» Your task: What the task requires is an exact printout of the listing below, pictures excluded.

» Supplied data:
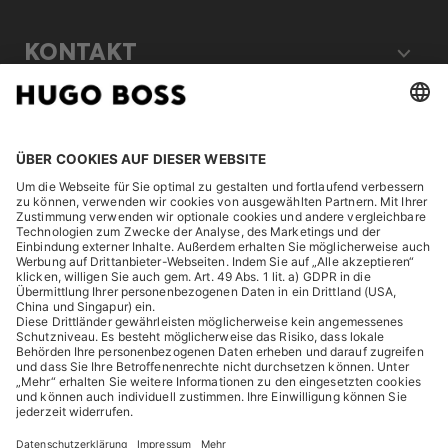
KONTAKT
RECHTLICHES
ENTDECKEN
HUGO BOSS Corporate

» Response:
KONTAKT
RECHTLICHES
ENTDECKEN
HUGO BOSS Corporate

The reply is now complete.